[Collected data]
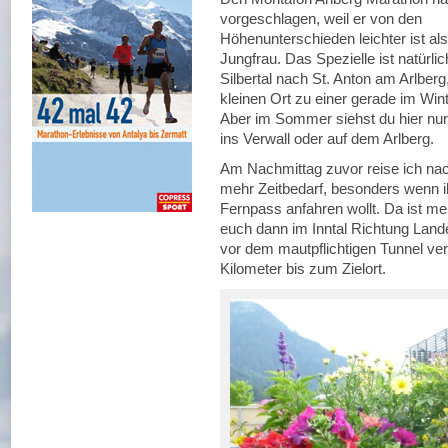
vorgeschlagen, weil er von den
Höhenunterschieden leichter ist al
Jungfrau. Das Spezielle ist natürli
Silbertal nach St. Anton am Arlberg
kleinen Ort zu einer gerade im Wi
Aber im Sommer siehst du hier nu
ins Verwall oder auf dem Arlberg.
Am Nachmittag zuvor reise ich nach
mehr Zeitbedarf, besonders wenn
Fernpass anfahren wollt. Da ist 
euch dann im Inntal Richtung Lande
vor dem mautpflichtigen Tunnel ver
Kilometer bis zum Zielort.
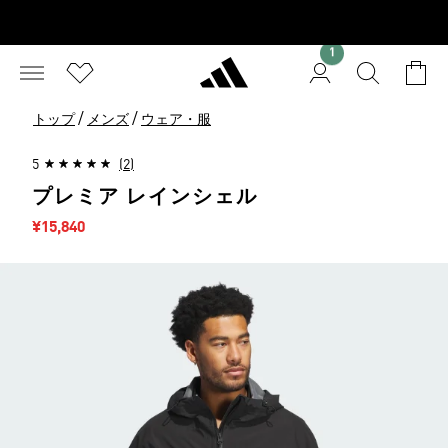
1
/
/
トップ
メンズ
ウェア・服
5
(2)
プレミア レインシェル
セール価格
¥15,840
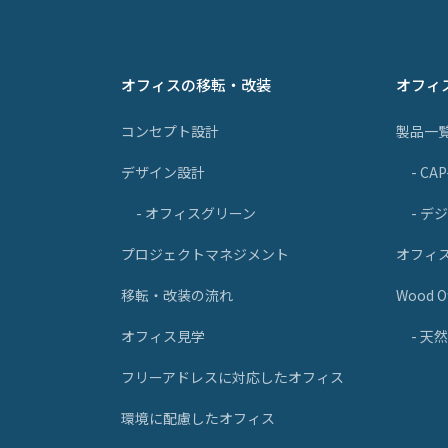
オフィスの移転・改装
オフィ
コンセプト設計
製品一
デザイン設計
- CA
- オフィスグリーン
- デ
プロジェクトマネジメント
オフィ
移転・改装の流れ
Wood Of
オフィス見学
- 
フリーアドレスに対応したオフィス
環境に配慮したオフィス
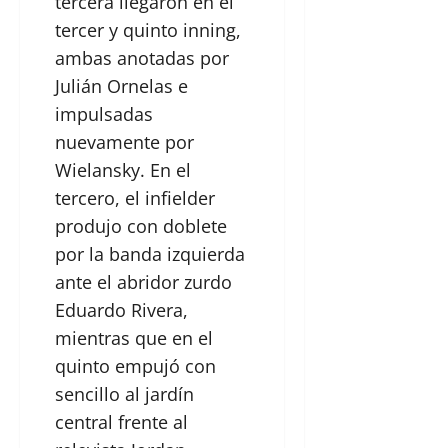
tercera llegaron en el
tercer y quinto inning,
ambas anotadas por
Julián Ornelas e
impulsadas
nuevamente por
Wielansky. En el
tercero, el infielder
produjo con doblete
por la banda izquierda
ante el abridor zurdo
Eduardo Rivera,
mientras que en el
quinto empujó con
sencillo al jardín
central frente al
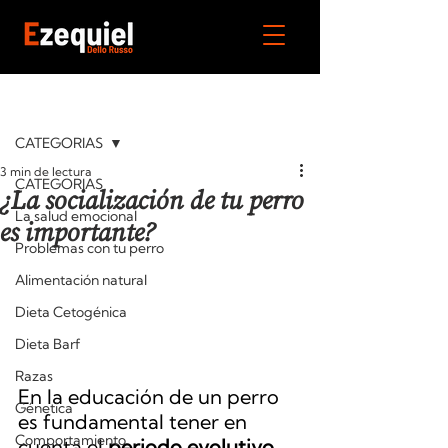
Entrada
CATEGORIAS
3 min de lectura
CATEGORIAS
¿La socialización de tu perro
La salud emocional
es importante?
Problemas con tu perro
Alimentación natural
Dieta Cetogénica
Dieta Barf
Razas
En la educación de un perro 
Génetica
es fundamental tener en 
Comportamiento
cuenta el 
periodo evolutivo 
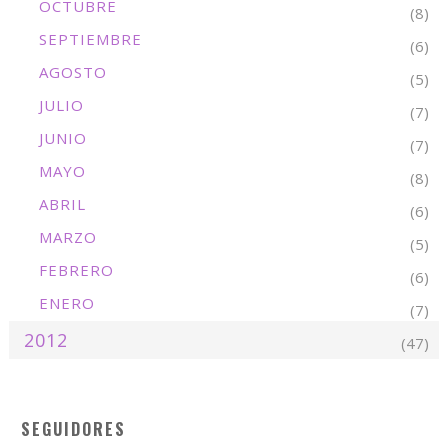
OCTUBRE
(8)
SEPTIEMBRE
(6)
AGOSTO
(5)
JULIO
(7)
JUNIO
(7)
MAYO
(8)
ABRIL
(6)
MARZO
(5)
FEBRERO
(6)
ENERO
(7)
2012
(47)
SEGUIDORES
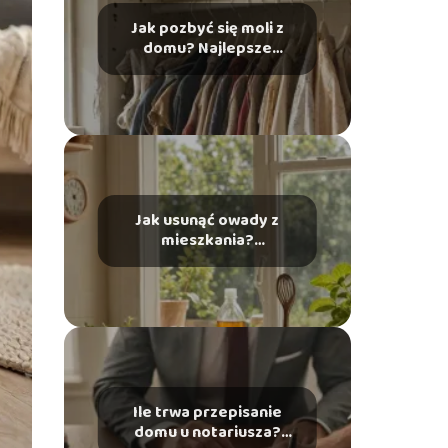
Jak pozbyć się moli z
domu? Najlepsze
rozwiązania na ochronę
ubrań
Jak usunąć owady z
mieszkania?
Wypróbowane metody
na kłopot
Ile trwa przepisanie
domu u notariusza?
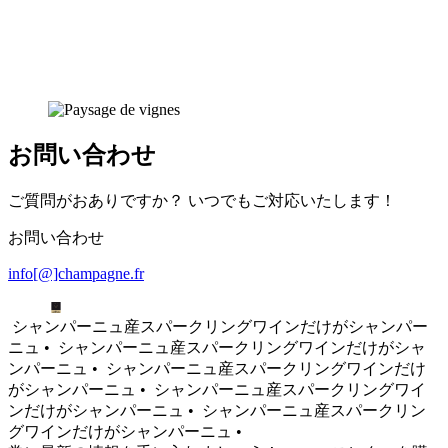
お問い合わせ
ご質問がおありですか？ いつでもご対応いたします！
お問い合わせ
info[@]champagne.fr
シャンパーニュ産スパークリングワインだけがシャンパー
ニュ •
シャンパーニュ産スパークリングワインだけがシャ
ンパーニュ •
シャンパーニュ産スパークリングワインだけ
がシャンパーニュ •
シャンパーニュ産スパークリングワイ
ンだけがシャンパーニュ •
シャンパーニュ産スパークリン
グワインだけがシャンパーニュ •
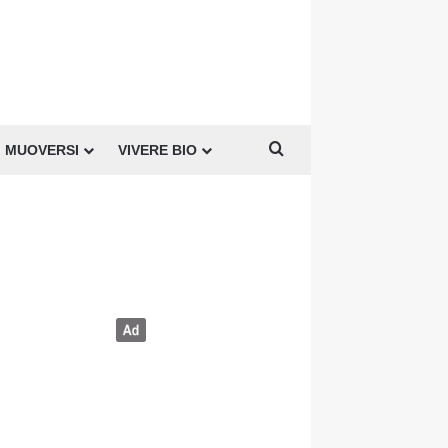
Cerca per
MUOVERSI
VIVERE BIO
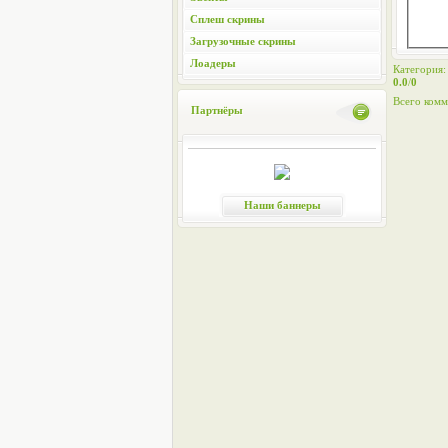
Сплеш скрины
Загрузочные скрины
Лоадеры
Категория
0.0
/
0
Всего комм
Партнёры
Наши баннеры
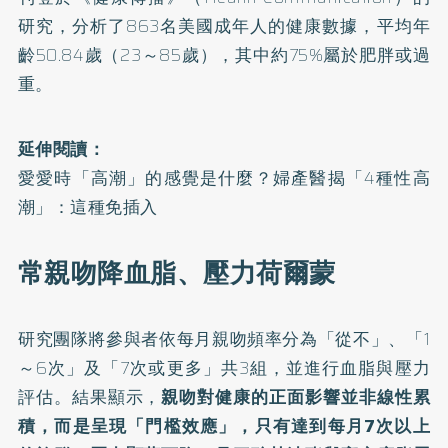
研究
，分析了863名美國成年人的健康數據，平均年
齡50.84歲（23～85歲），其中約75%屬於肥胖或過
重。
延伸閱讀：
愛愛時「高潮」的感覺是什麼？婦產醫揭「4種性高
潮」：這種免插入
常親吻降血脂、壓力荷爾蒙
研究團隊將參與者依每月親吻頻率分為「從不」、「1
～6次」及「7次或更多」共3組，並進行血脂與壓力
評估。結果顯示，
親吻對健康的正面影響並非線性累
積，而是呈現「門檻效應」，只有達到每月7次以上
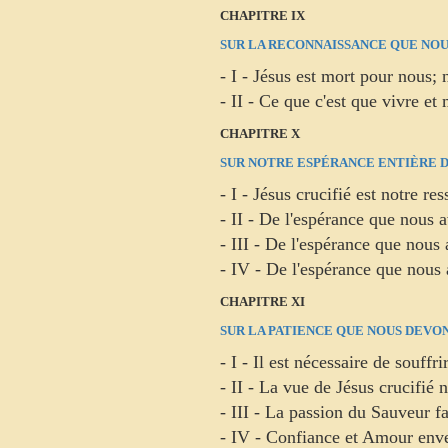
CHAPITRE IX
SUR LA RECONNAISSANCE QUE NOUS
- I - Jésus est mort pour nous;
- II - Ce que c'est que vivre et
CHAPITRE X
SUR NOTRE ESPÉRANCE ENTIÈRE D
- I - Jésus crucifié est notre r
- II - De l'espérance que nous 
- III - De l'espérance que nous 
- IV - De l'espérance que nous a
CHAPITRE XI
SUR LA PATIENCE QUE NOUS DEVON
- I - Il est nécessaire de souffri
- II - La vue de Jésus crucifié 
- III - La passion du Sauveur fa
- IV - Confiance et Amour enve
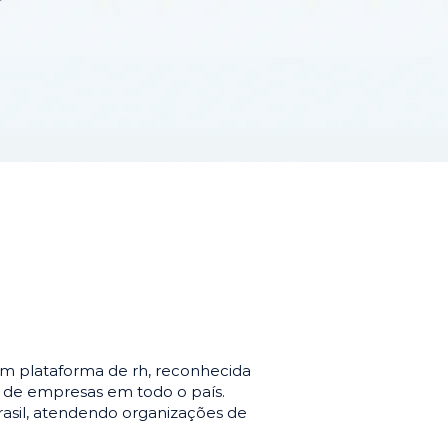
m plataforma de rh, reconhecida
o de empresas em todo o país.
asil, atendendo organizações de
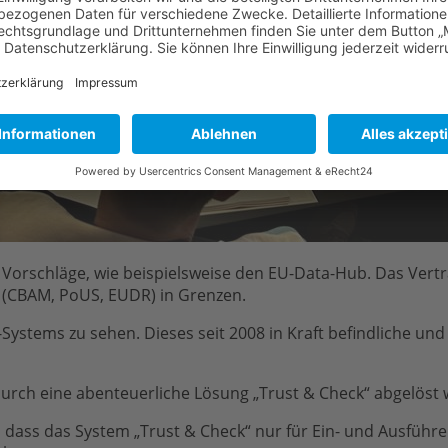
orschläge, wie beispielsweise den EU-Data-Hub. Das Vertra
(CBAM, PoUS, EUDR) in Grenzen.
-Systems zu sehen. Dieses seit 2008 in Kraft befindliche un
durch eine abenteuerliche Lösung „Trust & Check“ abgelöst
dass das System „Trust & Check“ nur für Ein- und Ausführer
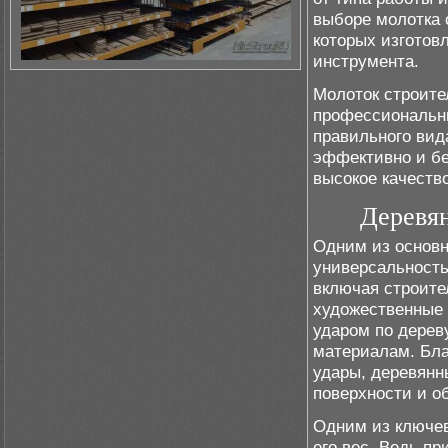
выборе молотка 
которых изготовл
инструмента.
Молоток строит
профессиональн
правильного вид
эффективно и бе
высокое качество
Деревя
Одним из основн
универсальность
включая строите
художественные 
ударом по дерев
материалам. Бла
удары, деревян
поверхности и о
Одним из ключев
его вес. Ведь п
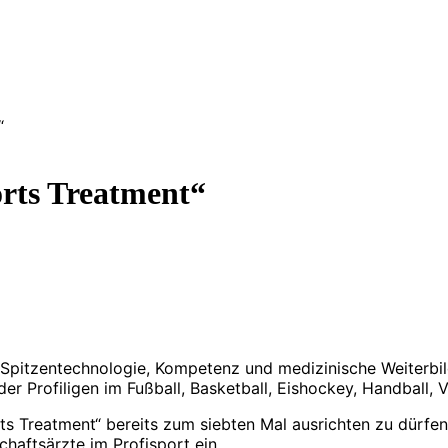
“
orts Treatment“
, Spitzentechnologie, Kompetenz und medizinische Weiterbi
r Profiligen im Fußball, Basketball, Eishockey, Handball,
s Treatment“ bereits zum siebten Mal ausrichten zu dürfen 
haftsärzte im Profisport ein.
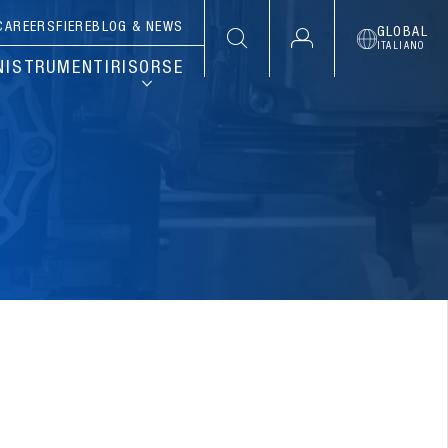
CAREERS
FIERE
BLOG & NEWS
GLOBAL
ITALIANO
NI
STRUMENTI
RISORSE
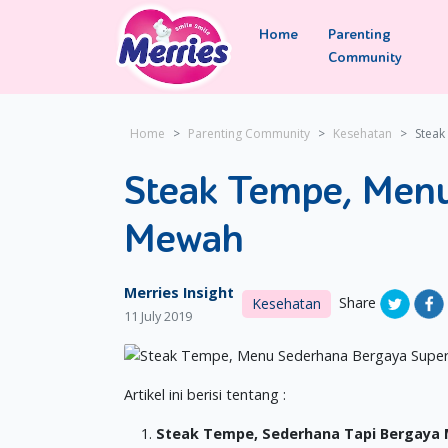
Home
Parenting
Community
Home
Parenting Community
Kesehatan
Steak
Steak Tempe, Men
Mewah
Merries Insight
Share
Kesehatan
11 July 2019
Artikel ini berisi tentang :
Steak Tempe, Sederhana Tapi Bergaya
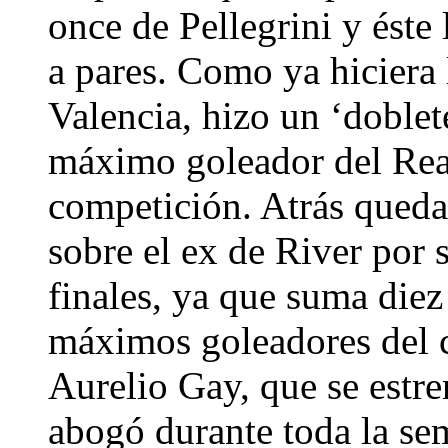
once de Pellegrini y éste
a pares. Como ya hiciera 
Valencia, hizo un ‘doblete
máximo goleador del Real
competición. Atrás queda
sobre el ex de River por 
finales, ya que suma diez 
máximos goleadores del 
Aurelio Gay, que se estr
abogó durante toda la sem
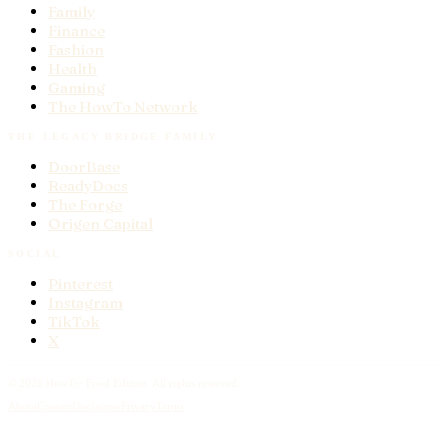
Family
Finance
Fashion
Health
Gaming
The HowTo Network
THE LEGACY BRIDGE FAMILY
DoorBase
ReadyDocs
The Forge
Origen Capital
SOCIAL
Pinterest
Instagram
TikTok
X
© 2026 HowTo:
Food
Edition. All rights reserved.
About
Contact
Disclaimer
Privacy
Terms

● Task details: Write only the number of lines in the records that contain the string "Steak".

● Exercise output: 3